• _Work request_: Copy exactly the line that contains "２つの岐阜県事業以外の部分もついついお手伝いしてしま" plus all remaining lines of the data, and leave out every line before it.

[Stored data]
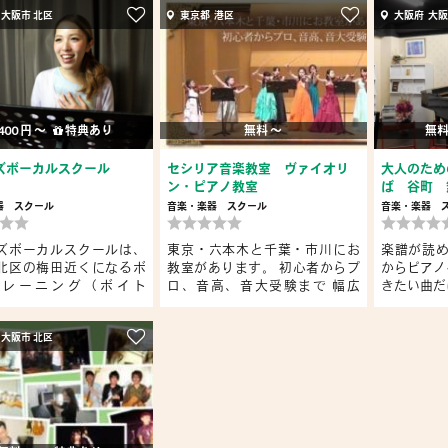
 大阪市 北区
東京都 港区
大阪府 大阪
400 円 〜
特典あり
無料 〜
無料
ズボーカルスクール
セシリア音楽教室 ヴァイオリ
大人のため
ン・ピアノ教室
ば 谷町 
器
スクール
音楽・楽器
スクール
音楽・楽器
ズボーカルスクールは、
東京・六本木と千葉・市川にお
楽譜が読
北区の梅田近くになるボ
教室があります。 初心者からプ
からピアノ
トレーニング（ボイト
ロ、音高、音大受験まで 幅広
きたい曲だ
.
く...
 大阪市 北区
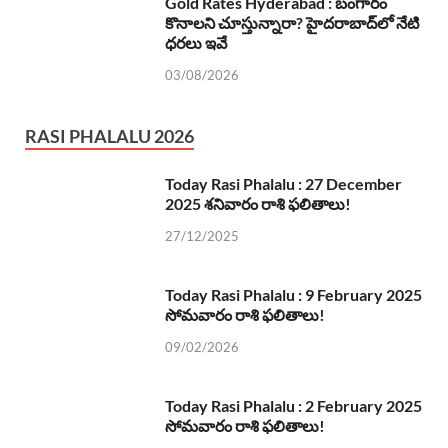
Gold Rates Hyderabad : బంగారం
కొనాలని చూస్తున్నారా? హైదరాబాద్‌లో నేటి
ధరలు ఇవే
03/08/2026
RASI PHALALU 2026
Today Rasi Phalalu : 27 December
2025 శనివారం రాశి ఫలితాలు!
27/12/2025
Today Rasi Phalalu : 9 February 2025
సోమవారం రాశి ఫలితాలు!
09/02/2026
Today Rasi Phalalu : 2 February 2025
సోమవారం రాశి ఫలితాలు!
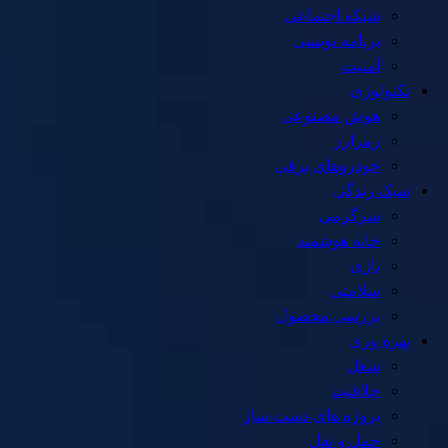
شبکه اجتماعی
برنامه نویسی
امنیت
تکنولوژی
هوش مصنوعی
رمزارز
خودروهای برقی
سبک زندگی
سرگرمی
خانه هوشمند
بازی
سلامتی
بررسی محصول
بهره وری
شغل
خلاقیت
پروژه های دست ساز
حمل و نقل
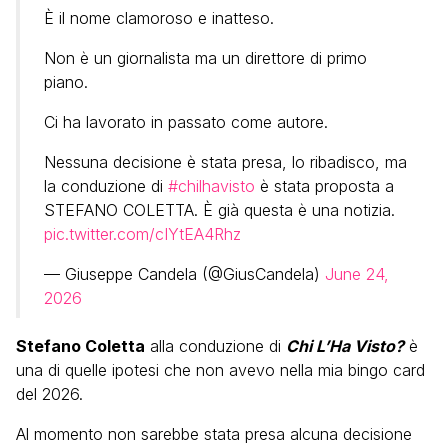
È il nome clamoroso e inatteso.
Non è un giornalista ma un direttore di primo
piano.
Ci ha lavorato in passato come autore.
Nessuna decisione è stata presa, lo ribadisco, ma
la conduzione di
#chilhavisto
è stata proposta a
STEFANO COLETTA. È già questa è una notizia.
pic.twitter.com/cIYtEA4Rhz
— Giuseppe Candela (@GiusCandela)
June 24,
2026
Stefano Coletta
alla conduzione di
Chi L’Ha Visto?
è
una di quelle ipotesi che non avevo nella mia bingo card
del 2026.
Al momento non sarebbe stata presa alcuna decisione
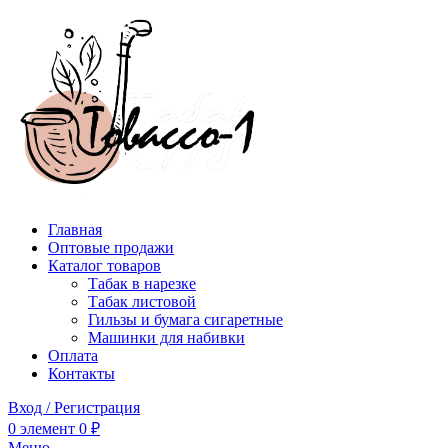
Главная
Оптовые продажи
Каталог товаров
Табак в нарезке
Табак листовой
Гильзы и бумага сигаретные
Машинки для набивки
Оплата
Контакты
Вход / Регистрация
0
элемент
0
₽
Меню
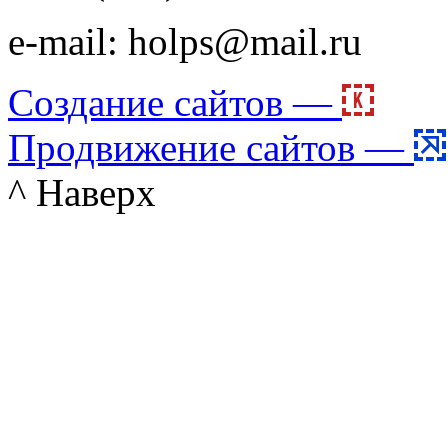
e-mail: holps@mail.ru
Создание сайтов —
Продвижение сайтов —
^ Наверх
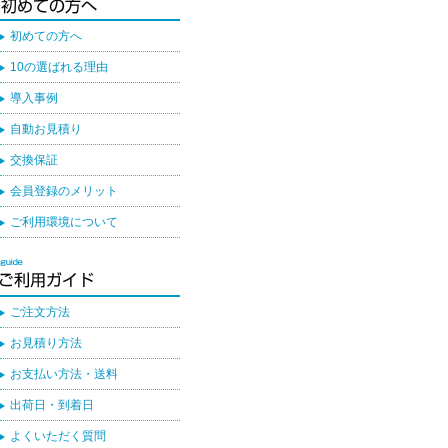
初めての方へ
10の選ばれる理由
導入事例
自動お見積り
交換保証
会員登録のメリット
ご利用環境について
ご注文方法
お見積り方法
お支払い方法・送料
出荷日・到着日
よくいただく質問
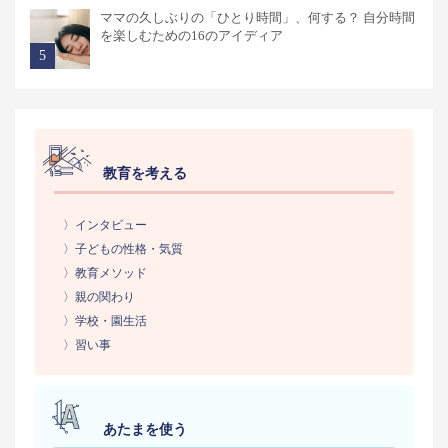
ママの久しぶりの「ひとり時間」、何する？ 自分時間
を楽しむための16のアイディア
教育を考える
〉インタビュー
〉子どもの性格・気質
〉教育メソッド
〉親の関わり
〉学校・園生活
〉習い事
あたまを使う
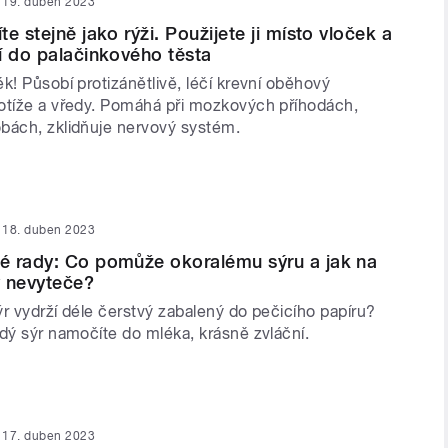
19. duben 2023
e stejně jako rýži. Použijete ji místo vloček a
í do palačinkového těsta
k! Působí protizánětlivě, léčí krevní oběhový
otíže a vředy. Pomáhá při mozkových příhodách,
bách, zklidňuje nervový systém.
18. duben 2023
é rady: Co pomůže okoralému sýru a jak na
ý nevyteče?
sýr vydrží déle čerstvý zabalený do pečicího papíru?
dý sýr namočíte do mléka, krásně zvláční.
17. duben 2023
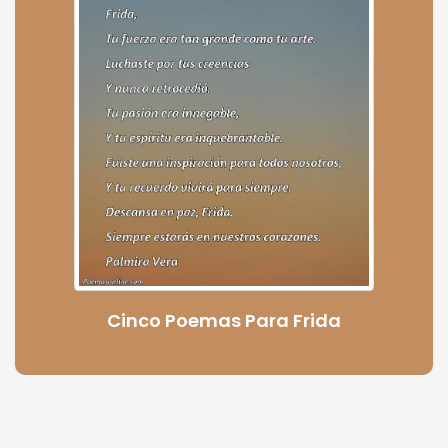
Cinco Poemas Para Frida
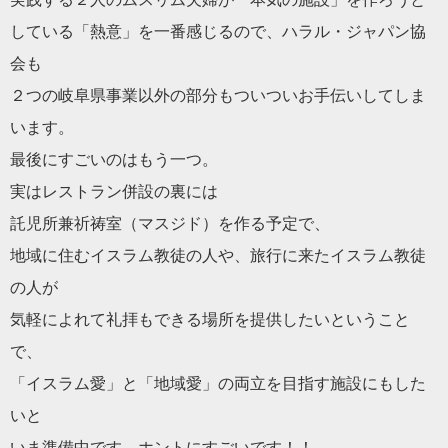
している「熱意」を一番感じるので、ハラル・ジャパン協
会も
２つの岐阜県事業以外の部分もついついお手伝いしてしま
います。
最後にすごいのはもう一つ。
実はレストラン併設の裏には
託児所兼祈祷室（マスジド）を作る予定で、
地域に住むイスラム教徒の人や、旅行に来たイスラム教徒
の人が
気軽によれて礼拝もできる場所を提供したいということ
で、
「イスラム愛」と「地域愛」の両立を目指す施設にもした
いと
いま準備中です。ホントにすごいです！！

• _Answer area_:
２つの岐阜県事業以外の部分もついついお手伝いしてしま
います。
最後にすごいのはもう一つ。
実はレストラン併設の裏には
託児所兼祈祷室（マスジド）を作る予定で、
地域に住むイスラム教徒の人や、旅行に来たイスラム教徒
の人が
気軽によれて礼拝もできる場所を提供したいということ
で、
「イスラム愛」と「地域愛」の両立を目指す施設にもした
いと
いま準備中です。ホントにすごいです！！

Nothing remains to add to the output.